We’ve all heard the phrase, “Our perceptions are our reality.” When I think of this, I think of all the perceptions I’ve clung to from my past that turned out to be so very wrong. It also reminds me of a childhood perception that was held on to well into adulthood.
It was a particularly hard time both in my family life and my career. I was in my mid 30’s, knee deep in a new sales career. I was a new stepmom trying hard to maneuver thru all the responsibilities and challenges that represented. I was doing well as a sales person and needed to take the next leap in my career. That leap was to gain a position as a Director of Sales. Even though there were no guarantees, I was in line for a potential promotion. To help that along it needed a bit of a push. That push was expensive. My husband and I had a long discussion about it. We decided it was worth the risk.
That push required a serious upgrade to my wardrobe and to make a trip that would allow me to showcase the fact that I was capable. My two stepdaughters were visiting, so I took the youngest along to have some fun. It was a difficult decision as to what clothes to buy and what would be best for my intended purpose. After some time, I was able to make what I hoped would be good choices. In order to buy these clothes, I needed to open an account with the store. It was the only way I could afford to do this. What little cash I had went for some needed incidentals.
With bags in hand, my stepdaughter and I left the store. On our way to meet her father, she had eyed a $9 tee shirt she really wanted. I explained I was unable to buy it for her. I had no money left, in any form, to do so. At the time, all I could think of was the risk I was taking to buy those VERY expensive clothes I was carrying for a position I may, or may not, get.
With my husband’s support, I set my plans and made the trip along with other expenses we could ill afford. In the end it was worth the risk, I made a great impression with my determination and presence. I got the promotion I had so hoped to obtain. That promotion was the start of a very long and successful career propelling me into a number of senior management positions.

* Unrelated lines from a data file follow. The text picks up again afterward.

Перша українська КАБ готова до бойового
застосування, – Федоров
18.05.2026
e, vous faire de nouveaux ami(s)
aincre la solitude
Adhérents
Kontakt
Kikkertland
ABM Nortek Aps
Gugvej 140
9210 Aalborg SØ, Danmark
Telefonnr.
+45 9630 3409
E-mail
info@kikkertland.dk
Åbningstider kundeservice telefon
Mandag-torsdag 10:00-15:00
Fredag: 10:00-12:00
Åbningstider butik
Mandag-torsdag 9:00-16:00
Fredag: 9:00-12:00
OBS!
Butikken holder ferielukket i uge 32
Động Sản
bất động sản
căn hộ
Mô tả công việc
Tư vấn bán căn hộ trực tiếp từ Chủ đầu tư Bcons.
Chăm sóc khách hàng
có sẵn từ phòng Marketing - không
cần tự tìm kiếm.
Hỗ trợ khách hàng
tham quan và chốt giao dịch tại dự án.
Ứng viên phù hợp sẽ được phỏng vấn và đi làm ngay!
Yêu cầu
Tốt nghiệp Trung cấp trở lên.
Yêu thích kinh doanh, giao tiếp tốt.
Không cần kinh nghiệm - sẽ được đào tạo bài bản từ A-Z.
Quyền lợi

Fast forward to a recent time – in an offhand conversation with my youngest stepdaughter, she mentioned a childhood perception she had held onto since she was nine years old. She was still angry about me not buying her that $9 tee shirt. She expressed her anger by sighting the fact I had bought all those expensive clothes and simply couldn’t understand why I hadn’t parted with $9 for that tee shirt. I was stunned; so stunned I didn’t offer any explanation.
The back story was simple. In order to improve our lives, hers included, I needed to buy clothes with money I didn’t have and take a trip we could ill afford, in the hope I would land a better position. The clothing purchase, trip and incidental expenses took me well over two years to pay off.

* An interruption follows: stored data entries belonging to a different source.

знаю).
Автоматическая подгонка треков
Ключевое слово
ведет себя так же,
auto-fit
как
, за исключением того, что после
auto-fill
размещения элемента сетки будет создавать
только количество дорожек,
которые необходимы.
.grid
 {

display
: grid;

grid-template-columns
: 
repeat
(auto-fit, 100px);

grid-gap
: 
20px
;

This experience caused me to think. Why is it we hang on to a childhood perception well into our adult years? Does it not occur to us that it’s a child’s memory without the knowledge of the complete story? I think of my perceptions I too had held about my parents. How it took many years, conversations and forgiveness to understand the full back-story to shift my misperceptions. We all do it. If we’re lucky, we’ll find a way to come to terms with these hurts (misperceptions if you will) and gain an appreciation of all our parents struggles, sacrifices and accomplishments. In my parents’ case it was to give my brothers and me a better life.
As my stepdaughter moves forward in her life and as her children grow, I know she will deal with the same thing. My hope is her children will question their childhood perception or beliefs, gaining a better understanding of the sacrifices she’s made to give them a good life.

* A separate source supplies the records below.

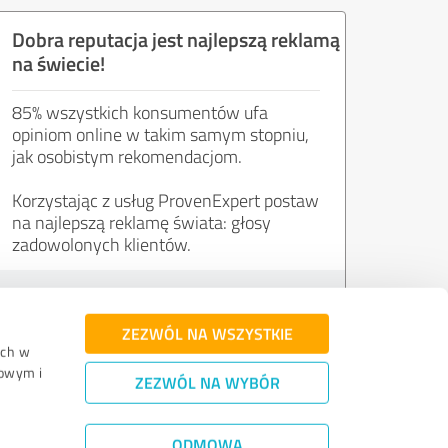
Dobra reputacja jest najlepszą reklamą
na świecie!
85% wszystkich konsumentów ufa
opiniom online w takim samym stopniu,
jak osobistym rekomendacjom.
Korzystając z usług ProvenExpert postaw
na najlepszą reklamę świata: głosy
zadowolonych klientów.
Wypróbuj za darmo
ZEZWÓL NA WSZYSTKIE
uch w
mowym i
ZEZWÓL NA WYBÓR
eniania
|
Gwarancja jakości
|
Polityka prywatności
|
Informacja prawna
ODMOWA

What have I learned? To coin a phrase from a recent post by Patricia Weber: “Staying in our head too often can close our heart.” How very true that is. It’s important to never assume that a snapshot of an experience, past or present, is all encompassing. There may be much more to the story that could change our perception of that moment in time. Lastly, to carry a hurt, real or not, for a lifetime is such a burden. It solves nothing. There are times we just need to put it down and let it go.
Have you clung to a childhood perception about an event that proved to be wrong? Have you had a perception about something you did that surprised you? What were your reactions and feelings? What childhood perception or memory have you had that proved to be untrue?